AIM OF THE EXERCISE
Locate every line below that contains the word "Volvo" and copy it.

(Collected data)
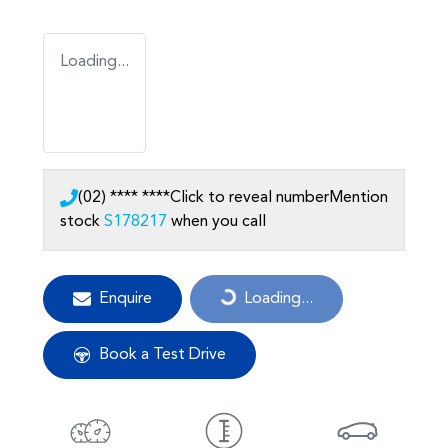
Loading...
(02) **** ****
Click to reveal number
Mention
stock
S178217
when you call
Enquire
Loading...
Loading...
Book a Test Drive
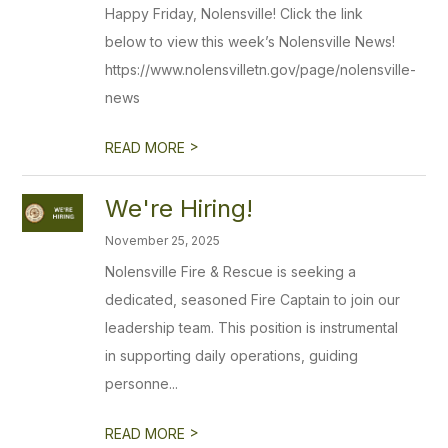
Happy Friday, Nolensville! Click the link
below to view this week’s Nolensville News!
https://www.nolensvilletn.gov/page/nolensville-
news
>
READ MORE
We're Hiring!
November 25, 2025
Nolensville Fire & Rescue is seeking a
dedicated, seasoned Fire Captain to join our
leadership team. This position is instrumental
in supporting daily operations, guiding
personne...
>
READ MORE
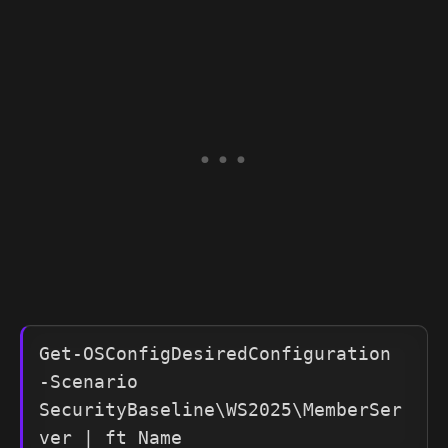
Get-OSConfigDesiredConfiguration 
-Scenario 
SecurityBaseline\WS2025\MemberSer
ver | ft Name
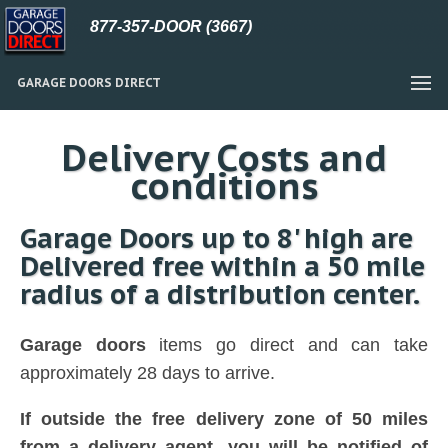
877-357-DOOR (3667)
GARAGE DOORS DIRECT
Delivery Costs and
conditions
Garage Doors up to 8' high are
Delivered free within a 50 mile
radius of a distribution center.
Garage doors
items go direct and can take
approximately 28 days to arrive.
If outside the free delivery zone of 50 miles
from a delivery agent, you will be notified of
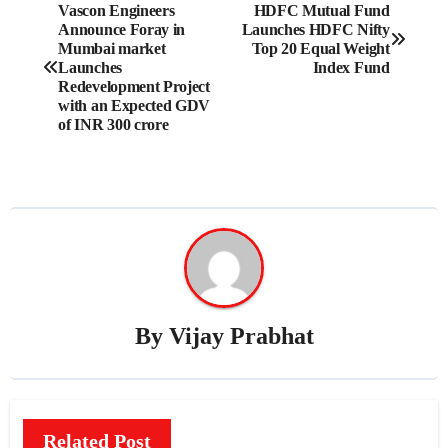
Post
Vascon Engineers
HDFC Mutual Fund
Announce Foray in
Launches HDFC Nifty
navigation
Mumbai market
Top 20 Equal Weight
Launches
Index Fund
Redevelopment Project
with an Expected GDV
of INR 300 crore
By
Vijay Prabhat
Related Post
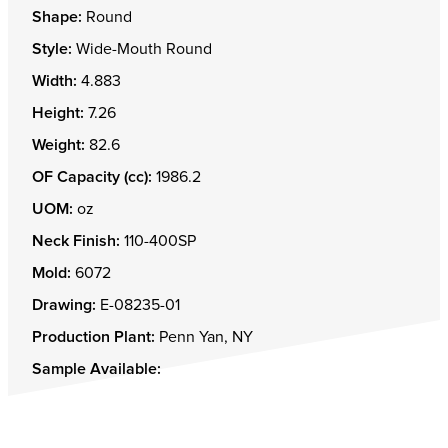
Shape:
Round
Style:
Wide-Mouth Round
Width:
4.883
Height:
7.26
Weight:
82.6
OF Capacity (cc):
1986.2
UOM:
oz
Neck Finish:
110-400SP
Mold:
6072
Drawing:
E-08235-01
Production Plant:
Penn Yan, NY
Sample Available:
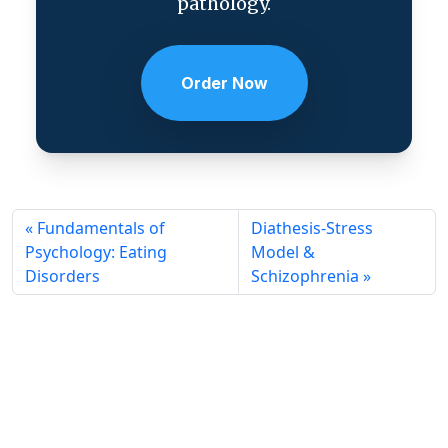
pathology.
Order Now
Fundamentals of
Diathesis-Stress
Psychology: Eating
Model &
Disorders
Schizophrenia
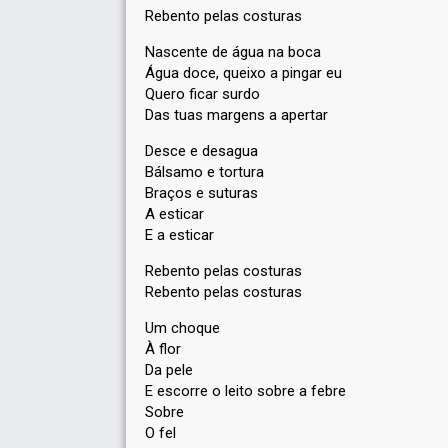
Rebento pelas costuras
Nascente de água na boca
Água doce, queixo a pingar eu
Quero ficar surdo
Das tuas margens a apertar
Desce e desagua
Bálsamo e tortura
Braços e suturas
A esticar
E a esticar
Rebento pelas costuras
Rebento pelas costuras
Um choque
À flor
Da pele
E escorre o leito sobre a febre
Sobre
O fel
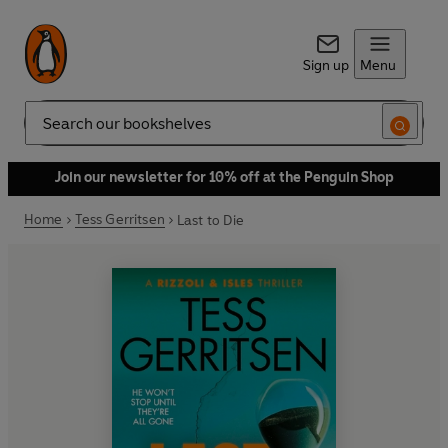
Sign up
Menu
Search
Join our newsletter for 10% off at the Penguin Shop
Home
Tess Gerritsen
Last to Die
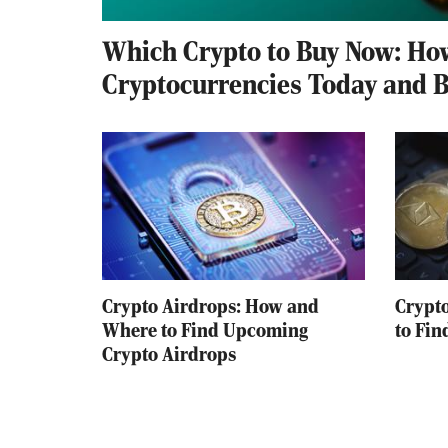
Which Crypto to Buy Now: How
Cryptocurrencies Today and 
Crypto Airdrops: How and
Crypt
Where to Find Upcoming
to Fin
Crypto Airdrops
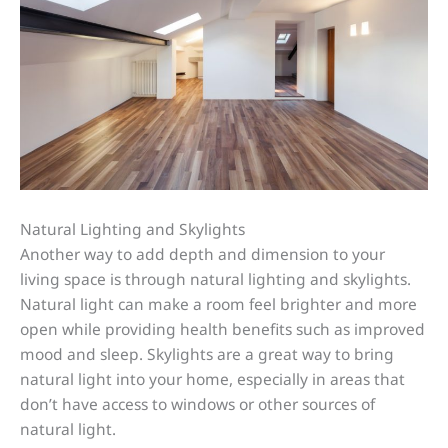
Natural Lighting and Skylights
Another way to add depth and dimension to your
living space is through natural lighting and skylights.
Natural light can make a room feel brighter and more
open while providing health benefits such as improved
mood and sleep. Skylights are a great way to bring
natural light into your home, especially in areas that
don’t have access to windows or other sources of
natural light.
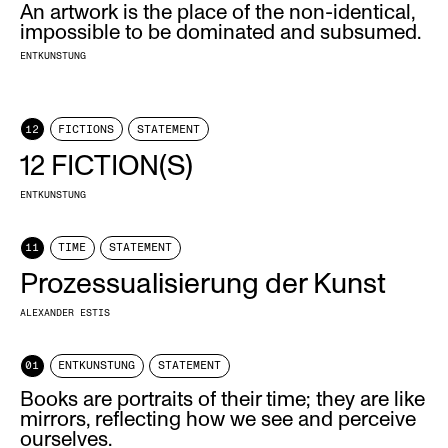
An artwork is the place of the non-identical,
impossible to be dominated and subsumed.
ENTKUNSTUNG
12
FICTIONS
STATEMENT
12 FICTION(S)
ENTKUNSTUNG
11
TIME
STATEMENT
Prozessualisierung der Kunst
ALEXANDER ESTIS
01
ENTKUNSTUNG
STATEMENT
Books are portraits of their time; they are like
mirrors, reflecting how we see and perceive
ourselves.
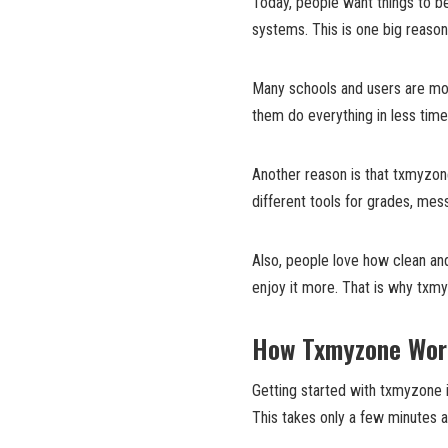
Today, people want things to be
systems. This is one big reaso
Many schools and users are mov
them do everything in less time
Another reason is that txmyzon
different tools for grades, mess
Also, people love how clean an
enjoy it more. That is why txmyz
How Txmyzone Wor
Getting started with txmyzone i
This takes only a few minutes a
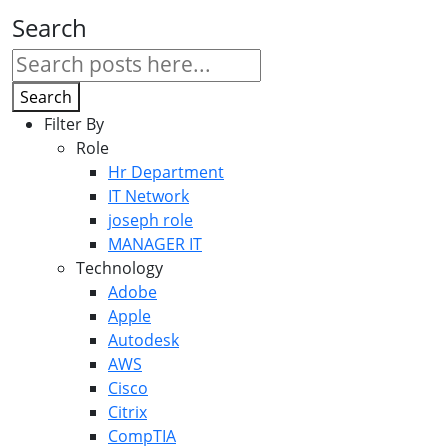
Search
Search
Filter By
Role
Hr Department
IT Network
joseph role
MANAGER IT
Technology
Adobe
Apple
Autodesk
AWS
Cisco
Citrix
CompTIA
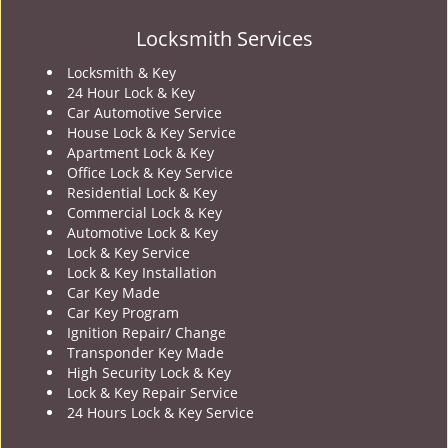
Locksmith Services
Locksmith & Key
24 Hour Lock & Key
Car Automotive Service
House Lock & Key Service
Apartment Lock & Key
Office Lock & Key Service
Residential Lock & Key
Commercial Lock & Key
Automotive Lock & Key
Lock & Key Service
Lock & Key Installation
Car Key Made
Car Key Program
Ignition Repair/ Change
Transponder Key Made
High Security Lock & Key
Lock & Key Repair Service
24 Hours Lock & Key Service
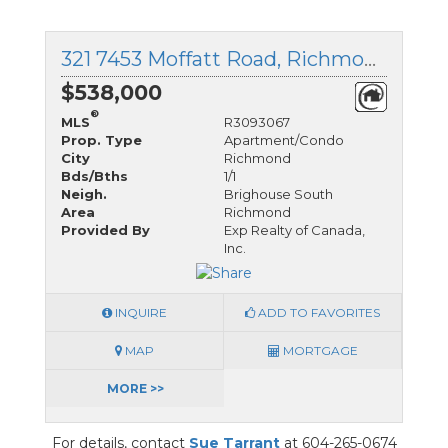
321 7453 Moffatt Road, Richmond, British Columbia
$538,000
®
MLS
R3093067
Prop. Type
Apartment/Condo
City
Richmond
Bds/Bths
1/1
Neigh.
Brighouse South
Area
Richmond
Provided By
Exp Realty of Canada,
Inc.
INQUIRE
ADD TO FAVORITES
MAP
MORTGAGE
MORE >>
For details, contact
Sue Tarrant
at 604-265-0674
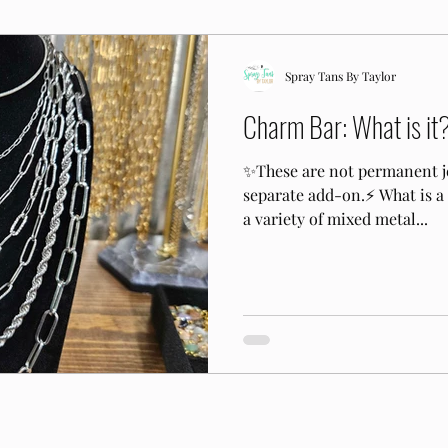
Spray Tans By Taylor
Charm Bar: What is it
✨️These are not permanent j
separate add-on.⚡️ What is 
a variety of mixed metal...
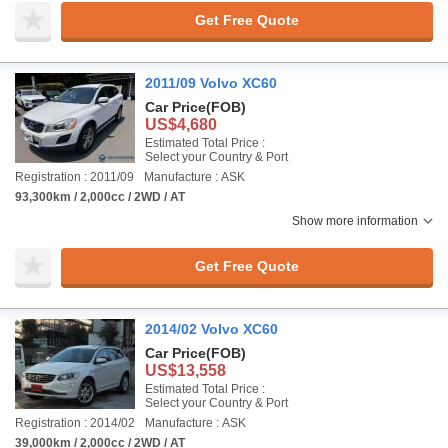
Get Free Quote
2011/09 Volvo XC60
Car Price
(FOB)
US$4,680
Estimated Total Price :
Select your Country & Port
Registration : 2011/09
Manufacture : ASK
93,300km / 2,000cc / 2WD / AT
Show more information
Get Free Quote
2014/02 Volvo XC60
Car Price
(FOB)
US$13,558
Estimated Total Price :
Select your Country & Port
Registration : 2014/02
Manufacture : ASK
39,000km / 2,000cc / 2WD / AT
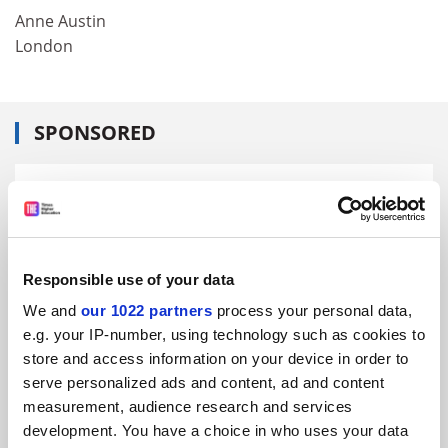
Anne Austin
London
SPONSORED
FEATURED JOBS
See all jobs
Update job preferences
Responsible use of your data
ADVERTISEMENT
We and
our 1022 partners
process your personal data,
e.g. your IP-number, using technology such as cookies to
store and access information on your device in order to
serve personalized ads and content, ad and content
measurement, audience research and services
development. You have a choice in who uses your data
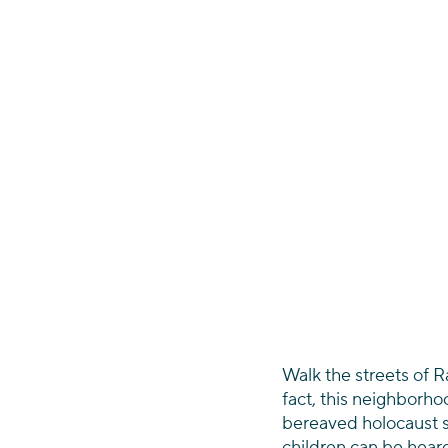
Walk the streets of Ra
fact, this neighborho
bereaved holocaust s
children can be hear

RESULT BELOW
2011/09 Volvo XC60
2014/02 Volvo XC60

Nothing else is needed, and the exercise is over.